Hot piles reach 40 to 70 °C, killing most weed seeds and plant diseases. Studies have shown that compost produced at these temperatures has less ability to suppress diseases in the soil since these temperatures may kill some of the beneficial bacteria necessary to suppress disease.

Steps:

  1. Choose a level, well-drained site, preferably near your garden.
  2. There are numerous styles of compost bins available depending on your needs. These may be as simple as a moveable bin formed by wire mesh or a more substantial structure consisting of several compartments. There are many commercially available bins. While a bin will help contain the pile, it is not absolutely necessary. You can build your pile directly on the ground. To help with aeration, you may want to place some woody material on the ground where you will build your pile.

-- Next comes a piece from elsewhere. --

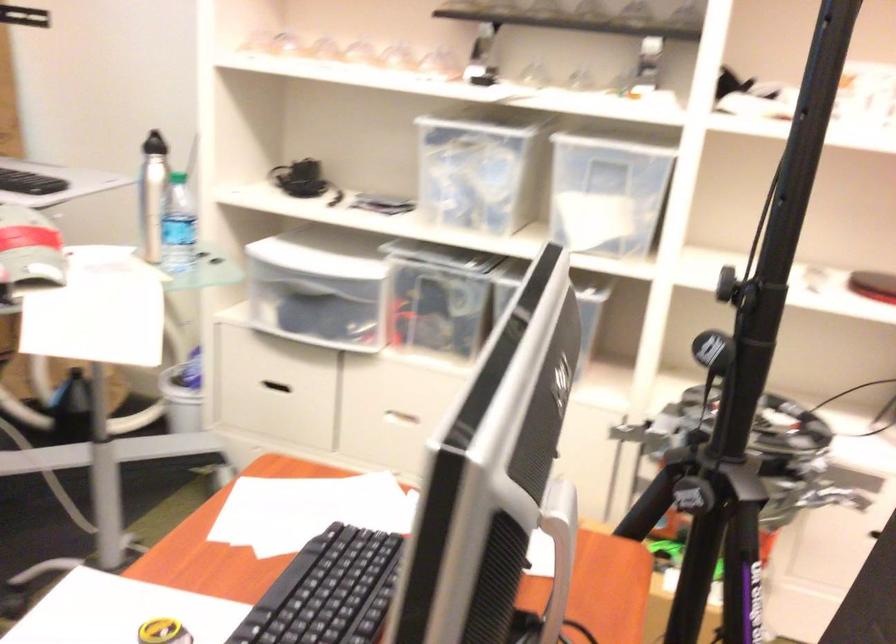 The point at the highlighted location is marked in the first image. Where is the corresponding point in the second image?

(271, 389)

  3. To build your pile, either use alternating layers of high-carbon (brown materials, such as dead leaves) and high-nitrogen material (green materials, such as grass clippings) or mix the two together and then heap into a pile. If you alternate layers, make each layer 5 to 10 cm thick. Some composters find that mixing the two together is more effective than layering. Use approximately equal amounts of each. If you are low on high-nitrogen material, you can add a small amount of commercial fertilizer containing nitrogen. Apply at a rate 125 ml of fertilizer for each 25 cm layer of material. Adding a few shovels of soil will also help get the pile off to a good start; soil adds commonly found decomposing organisms.
  4. Water periodically. The pile should be moist but not saturated. If conditions are too wet, anaerobic microorganisms (those that can live without oxygen) will continue the process. These are not as effective or as desirable as the aerobic organisms. Bad odors also are more likely if the pile is saturated.

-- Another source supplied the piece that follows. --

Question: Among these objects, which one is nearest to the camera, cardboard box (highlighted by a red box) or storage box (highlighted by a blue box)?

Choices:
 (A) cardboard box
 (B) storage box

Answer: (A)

  5. Provide aeration either by turning the pile or by using bins that allow air to enter the pile (i.e. Punch holes in the sides of the pile).
  6. The pile will heat up and then begin to cool. Start turning when the pile's internal temperature peaks at about 55 to 60 °C. You can track this with a compost thermometer, or reach into the pile to determine if it is uncomfortably hot to the touch.
  7. During the composting season, check your bin regularly to assure optimum moisture and aeration are present in the material being composted.
  8. Move materials from the center to the outside and vice versa. Turn every day or two and you should get compost in less than 4 weeks. Turning every other week will make compost in 1 to 3 months. Finished compost will smell sweet and be cool and crumbly to the touch.

Adapted from the USDA Backyard Conservation Tip Sheet, a public-domain work of the US Government.